The worst of the group is NEAR, which has an inflation rate of 73.34% and a nominal return of 9.75%. This gives a real return of -63.59%. TRON’s real return comes in at -19.66% (inflation of 28.9% and bonus of 3.56%), Followed by Avalanche at -18.86% (inflation 33.78% and bonuses 8.55%) and then Polygon at -13.51% (inflation 31.36% and bonuses 13.61%). Solana’s real return is currently -12.01% (inflation 19.7%, bonuses 5.32%), Cosmos -9.03% (inflation 29.57%, bonuses 17.87%) and Cardanos at -2.89% (interest inflation at 6.73% and bonuses 3.64%).

Based on the data, instead of earning passive income, most of the Proof-of-Stake crypto players have lost income in real terms over the past year due to aggressive token issuance schedules.

The most profitable cryptocurrencies to bet on

Based on the same methodology, only two of the top 10 Proof of Stake cryptocurrencies (including Ethereum) have generated positive real returns for speculators over the past year.

BNB, which implements a transaction fee burning mechanism similar to Ethereum’s EIP-1559 as well as a virtual coin burning mechanism based on Binance’s earnings, generates by far the highest real return for players. BNB currently has a negative inflation rate of -4.04% – which means that circulating supply has diminished over the past year – and offers a nominal return of around 4.24%. This puts the real return for BNB players at around 8.28%, which is about the same as the expected return from Ethereum after the merger.

Polkadot also generates real returns for speculators. Its circulating supply has increased by 12.83% over the past year, while the annual return is currently around 13.9%. This puts its real return at 0.948%.

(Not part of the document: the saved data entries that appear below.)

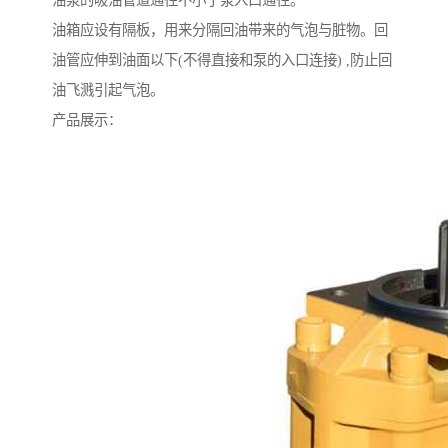
油泵的吸油管道通径不小于泵入口通径。
油箱应设有隔板，用来分隔回油带来的气泡与脏物。回
油管应伸到油面以下(不得直接和泵的入口连接) ,防止回
油飞溅引起气泡。
产品展示：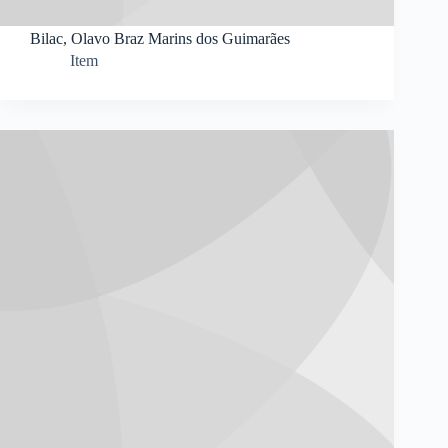
Bilac, Olavo Braz Marins dos Guimarães
Item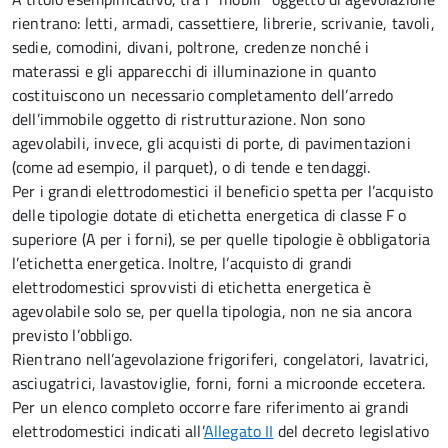
rientrano: letti, armadi, cassettiere, librerie, scrivanie, tavoli,
sedie, comodini, divani, poltrone, credenze nonché i
materassi e gli apparecchi di illuminazione in quanto
costituiscono un necessario completamento dell’arredo
dell’immobile oggetto di ristrutturazione. Non sono
agevolabili, invece, gli acquisti di porte, di pavimentazioni
(come ad esempio, il parquet), o di tende e tendaggi.
Per i grandi elettrodomestici il beneficio spetta per l’acquisto
delle tipologie dotate di etichetta energetica di classe F o
superiore (A per i forni), se per quelle tipologie è obbligatoria
l’etichetta energetica. Inoltre, l’acquisto di grandi
elettrodomestici sprovvisti di etichetta energetica è
agevolabile solo se, per quella tipologia, non ne sia ancora
previsto l’obbligo.
Rientrano nell’agevolazione frigoriferi, congelatori, lavatrici,
asciugatrici, lavastoviglie, forni, forni a microonde eccetera.
Per un elenco completo occorre fare riferimento ai grandi
elettrodomestici indicati all’
Allegato II
del decreto legislativo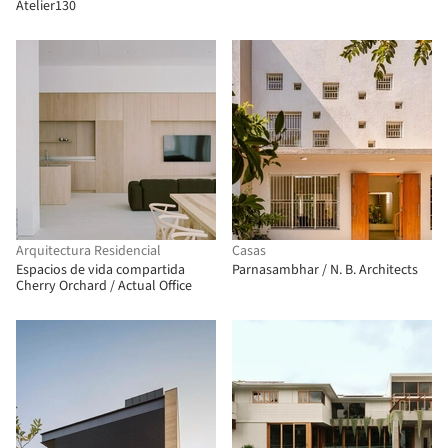
Atelier130
Arquitectura Residencial
Casas
Espacios de vida compartida
Parnasambhar / N. B. Architects
Cherry Orchard / Actual Office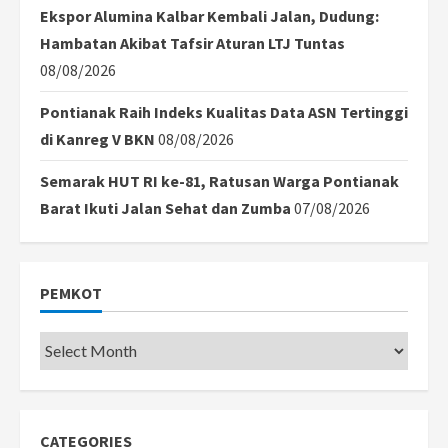
Ekspor Alumina Kalbar Kembali Jalan, Dudung:
Hambatan Akibat Tafsir Aturan LTJ Tuntas
08/08/2026
Pontianak Raih Indeks Kualitas Data ASN Tertinggi
di Kanreg V BKN
08/08/2026
Semarak HUT RI ke-81, Ratusan Warga Pontianak
Barat Ikuti Jalan Sehat dan Zumba
07/08/2026
PEMKOT
Pemkot
CATEGORIES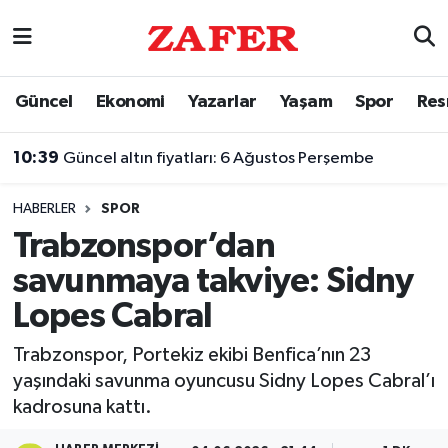
Nöbetçi Eczaneler
Güncel
Ekonomi
Yazarlar
Yaşam
Spor
Res
Hava Durumu
10:39
Güncel altın fiyatları: 6 Ağustos Perşembe
Ankara Namaz Vakitleri
HABERLER
SPOR
Trafik Durumu
Trabzonspor’dan
savunmaya takviye: Sidny
Süper Lig Puan Durumu ve Fikstür
Lopes Cabral
Tüm Manşetler
Trabzonspor, Portekiz ekibi Benfica’nın 23
yaşındaki savunma oyuncusu Sidny Lopes Cabral’ı
Son Dakika Haberleri
kadrosuna kattı.
Haber Arşivi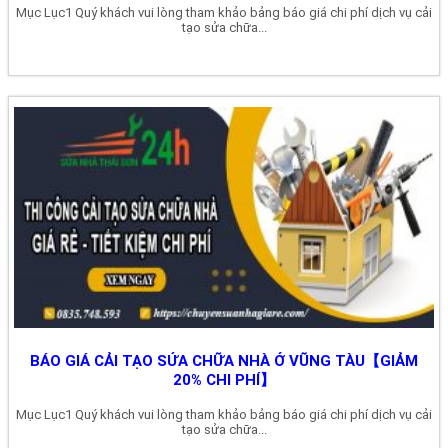
Mục Lục1 Quý khách vui lòng tham khảo bảng báo giá chi phí dịch vụ cải
tạo sửa chữa...
BÁO GIÁ CẢI TẠO SỬA CHỮA NHÀ Ở VŨNG TÀU【GIẢM
20% CHI PHÍ】
Mục Lục1 Quý khách vui lòng tham khảo bảng báo giá chi phí dịch vụ cải
tạo sửa chữa...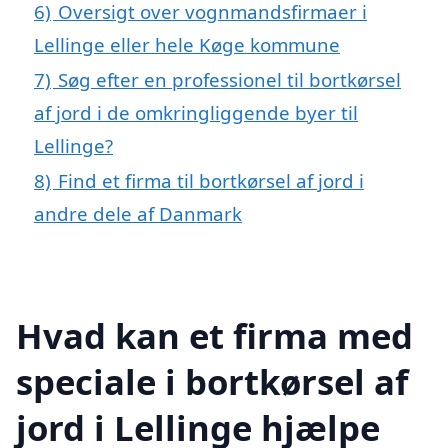
6)
Oversigt over vognmandsfirmaer i
Lellinge eller hele Køge kommune
7)
Søg efter en professionel til bortkørsel
af jord i de omkringliggende byer til
Lellinge?
8)
Find et firma til bortkørsel af jord i
andre dele af Danmark
Hvad kan et firma med
speciale i bortkørsel af
jord i Lellinge hjælpe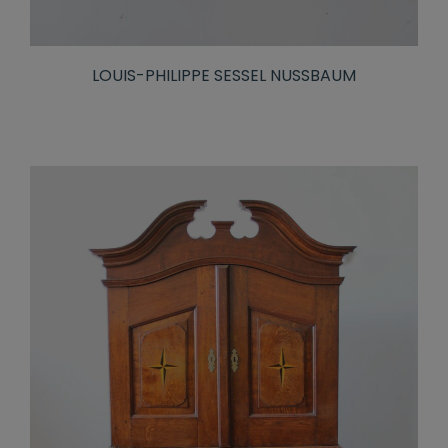
LOUIS-PHILIPPE SESSEL NUSSBAUM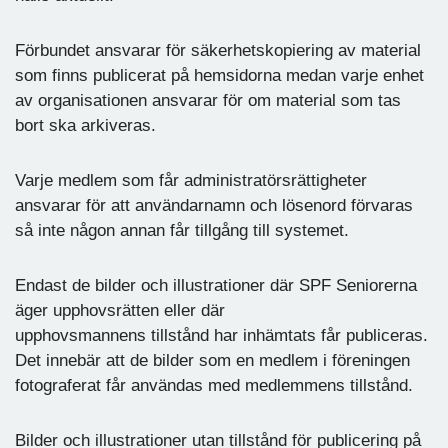
Förbundet ansvarar för säkerhetskopiering av material
som finns publicerat på hemsidorna medan varje enhet
av organisationen ansvarar för om material som tas
bort ska arkiveras.
Varje medlem som får administratörsrättigheter
ansvarar för att användarnamn och lösenord förvaras
så inte någon annan får tillgång till systemet.
Endast de bilder och illustrationer där SPF Seniorerna
äger upphovsrätten eller där
upphovsmannens tillstånd har inhämtats får publiceras.
Det innebär att de bilder som en medlem i föreningen
fotograferat får användas med medlemmens tillstånd.
Bilder och illustrationer utan tillstånd för publicering på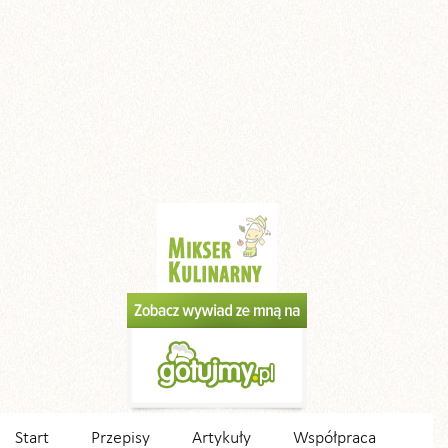
Start
Przepisy
Artykuły
Współpraca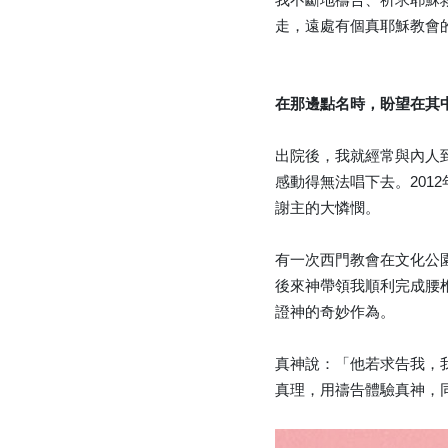
走，遠處有個真耶穌教會
在那邊點名時，盼望在其
出院後，我就經常與內人
感動得無法唱下去。201
謝主的大憐憫。
有一次西門教會在文化公
後來神帶領我順利完成腰
證神的奇妙作為。
真神說：「他若求告我，
真理，用禱告體驗真神，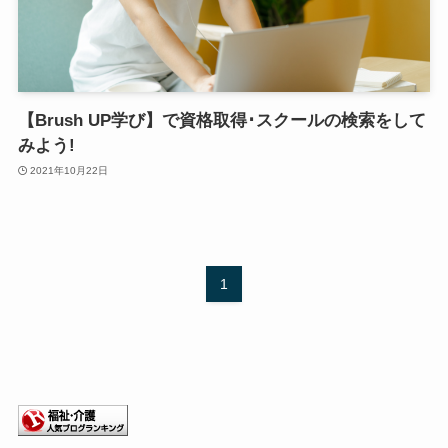
【Brush UP学び】で資格取得･スクールの検索をして
みよう!
2021年10月22日
1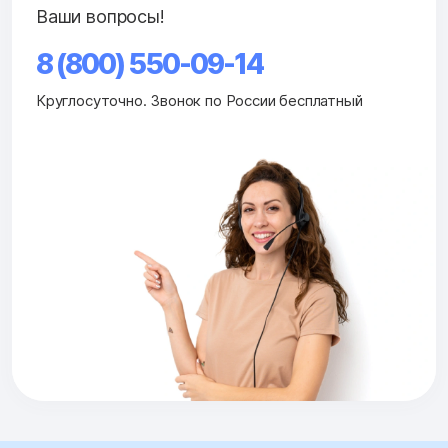
Ваши вопросы!
8 (800) 550-09-14
Круглосуточно. Звонок по России бесплатный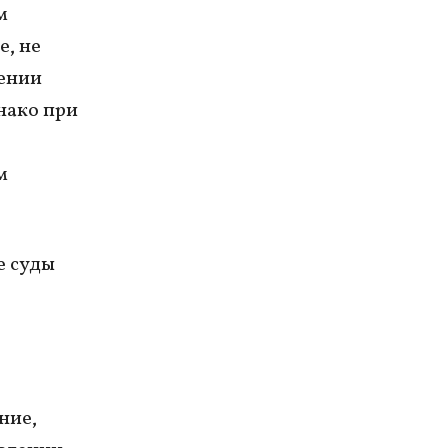
м
, не
вении
нако при
м
е суды
ние,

Taking into account the token issuance schedules, the real return rates for the top 10 Proof of Stake cryptocurrencies (including Ethereum) over the past year are as follows:

Bahrain National Bank (BNB): 8.28%

Polka dots (dots): 0.948%

Ethereum (ETH): -0.08% (expected to reach ~8.5% after merger)

Cardano (ADA): -2.89%

Cosmos (ATOM): -9.03%

Solana (SOL): -12.01%

Polygon (Matic): -13.51%

Avalanche (Afax): -18.86%

Tron (TRX): -19.66%

Close (close): -63.59%

The above data shows that high nominal risks do not necessarily lead to high real returns. This is why strike rates should not be the only factor for investors considering owning an asset. Equally important, volatility in the cryptocurrency market can affect real returns – even if an asset is generating returns through investing, it may not be beneficial if it suffers a 70% drop in a bear market. As a final note, readers should be aware that cryptocurrency prices are a factor of supply and demand, which means that if the supply of cryptocurrency grows by 30% annually, then the demand for it must also grow at the same rate in order for the price to remain. The same.

Disclosure: At the time of writing, the author of this article owns ETH and several other cryptocurrencies.